======== The input

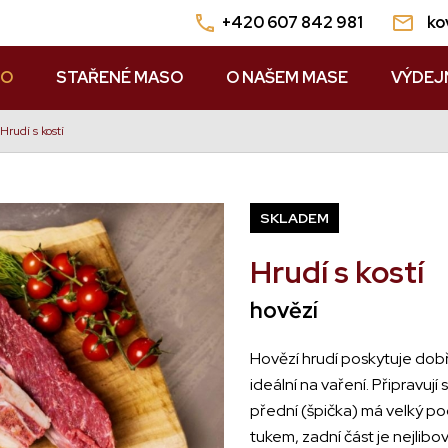
+420 607 842 981
ko
SO
STAŘENÉ MASO
O NAŠEM MASE
VÝDEJ
Hrudí s kostí
SKLADEM
Hrudí s kostí
hovězí
Hovězí hrudí poskytuje dobř
ideální na vaření. Připravují 
přední (špička) má velký pod
tukem, zadní část je nejlibo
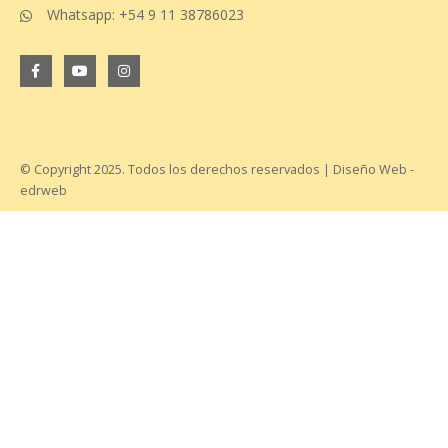
Whatsapp: +54 9 11 38786023
© Copyright 2025. Todos los derechos reservados
| Diseño Web -
edrweb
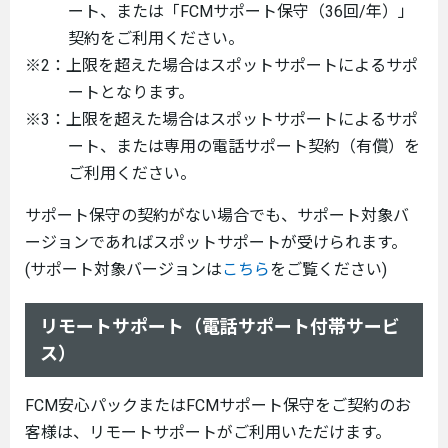
ート、または「FCMサポート保守（36回/年）」
契約をご利用ください。
※2：上限を超えた場合はスポットサポートによるサポ
ートとなります。
※3：上限を超えた場合はスポットサポートによるサポ
ート、または専用の電話サポート契約（有償）を
ご利用ください。
サポート保守の契約がない場合でも、サポート対象バ
ージョンであればスポットサポートが受けられます。
(サポート対象バージョンは
こちら
をご覧ください)
リモートサポート（電話サポート付帯サービ
ス）
FCM安心パックまたはFCMサポート保守をご契約のお
客様は、リモートサポートがご利用いただけます。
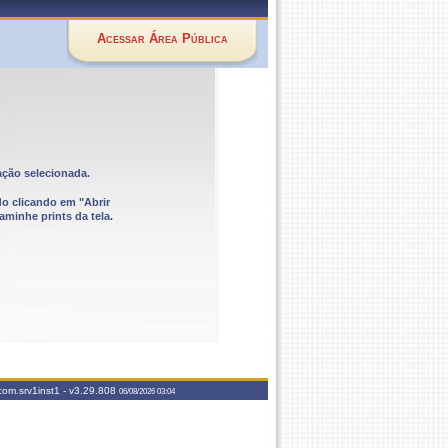
Acessar Área Pública
ação selecionada.
do clicando em "Abrir
aminhe prints da tela.
com.srv1inst1 -
v3.29.808
06/08/2026 03:04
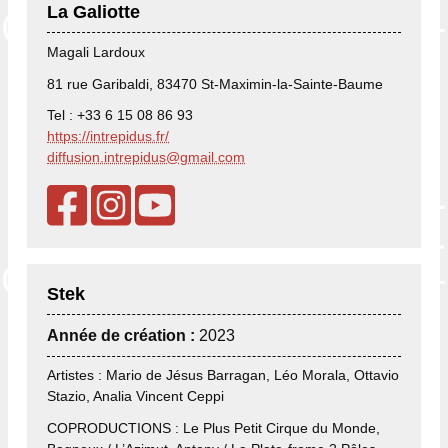
La Galiotte
Magali Lardoux
81 rue Garibaldi, 83470 St-Maximin-la-Sainte-Baume
Tel : +33 6 15 08 86 93
https://intrepidus.fr/
diffusion.intrepidus@gmail.com
Stek
Année de création :
2023
Artistes : Mario de Jésus Barragan, Léo Morala, Ottavio
Stazio, Analia Vincent Ceppi
COPRODUCTIONS : Le Plus Petit Cirque du Monde,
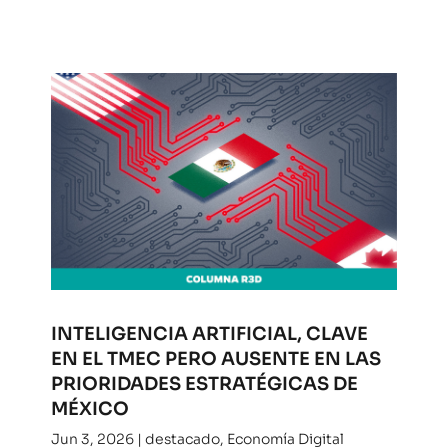
INTELIGENCIA ARTIFICIAL, CLAVE
EN EL TMEC PERO AUSENTE EN LAS
PRIORIDADES ESTRATÉGICAS DE
MÉXICO
Jun 3, 2026
|
destacado
,
Economía Digital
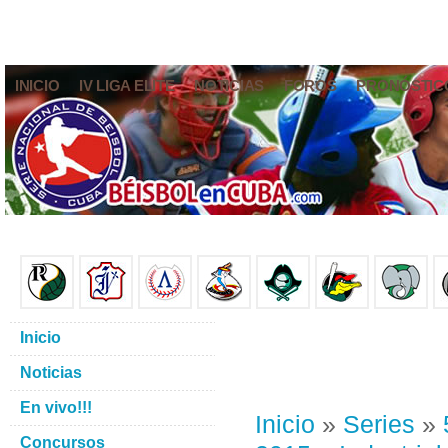
INICIO
IV LIGA ELITE
NOTICIAS
FOROS
PRONÓSTIC
Inicio
Noticias
En vivo!!!
Inicio
»
Series
»
Concursos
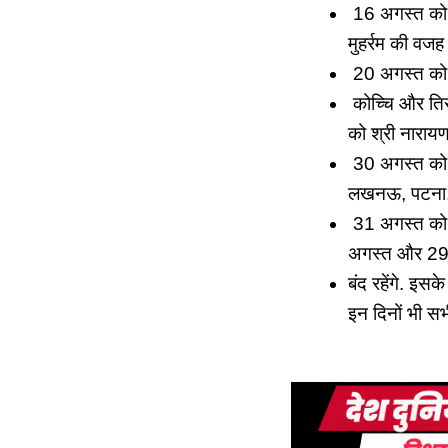
16 अगस्‍त को पार
मुहर्रम की वजह 
20 अगस्‍त को ओण
कोच्चि और तिरुवन
को श्री नारायण 
30 अगस्‍त को जन
लखनऊ, पटना, राय
31 अगस्‍त को कृ
अगस्त और 29 अग
बंद रहेंगे. इ
इन दिनों भी सभी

================

-- What you have to do --
Print the records exactly, every one. Leave out the pictures.

-- Task result --
+420 607 842 981
ko
SO
STAŘENÉ MASO
O NAŠEM MASE
VÝDEJ
Hrudí s kostí
SKLADEM
Hrudí s kostí
hovězí
Hovězí hrudí poskytuje dobř
ideální na vaření. Připravují 
přední (špička) má velký pod
tukem, zadní část je nejlibo
Whatsapp: +54 9 11 38786023
© Copyright 2025. Todos los derechos reservados
| Diseño Web -
edrweb
ート、または「FCMサポート保守（36回/年）」
契約をご利用ください。
※2：上限を超えた場合はスポットサポートによるサポ
ートとなります。
※3：上限を超えた場合はスポットサポートによるサポ
ート、または専用の電話サポート契約（有償）を
ご利用ください。
サポート保守の契約がない場合でも、サポート対象バ
ージョンであればスポットサポートが受けられます。
(サポート対象バージョンは
こちら
をご覧ください)
リモートサポート（電話サポート付帯サービ
ス）
FCM安心パックまたはFCMサポート保守をご契約のお
客様は、リモートサポートがご利用いただけます。
Acessar Área Pública
ação selecionada.
do clicando em "Abrir
aminhe prints da tela.
com.srv1inst1 -
v3.29.808
06/08/2026 03:04
La Galiotte
Magali Lardoux
81 rue Garibaldi, 83470 St-Maximin-la-Sainte-Baume
Tel : +33 6 15 08 86 93
https://intrepidus.fr/
diffusion.intrepidus@gmail.com
Stek
Année de création :
2023
Artistes : Mario de Jésus Barragan, Léo Morala, Ottavio
Stazio, Analia Vincent Ceppi
COPRODUCTIONS : Le Plus Petit Cirque du Monde,
INTELIGENCIA ARTIFICIAL, CLAVE
EN EL TMEC PERO AUSENTE EN LAS
PRIORIDADES ESTRATÉGICAS DE
MÉXICO
Jun 3, 2026
|
destacado
,
Economía Digital
INICIO
IV LIGA ELITE
NOTICIAS
FOROS
PRONÓSTIC
Inicio
Noticias
En vivo!!!
Inicio
»
Series
»
Concursos
16 अगस्‍त को पार
मुहर्रम की वजह 
20 अगस्‍त को ओण
कोच्चि और तिरुवन
को श्री नारायण 
30 अगस्‍त को जन
लखनऊ, पटना, राय
31 अगस्‍त को कृ
अगस्त और 29 अग
बंद रहेंगे. इ
इन दिनों भी सभी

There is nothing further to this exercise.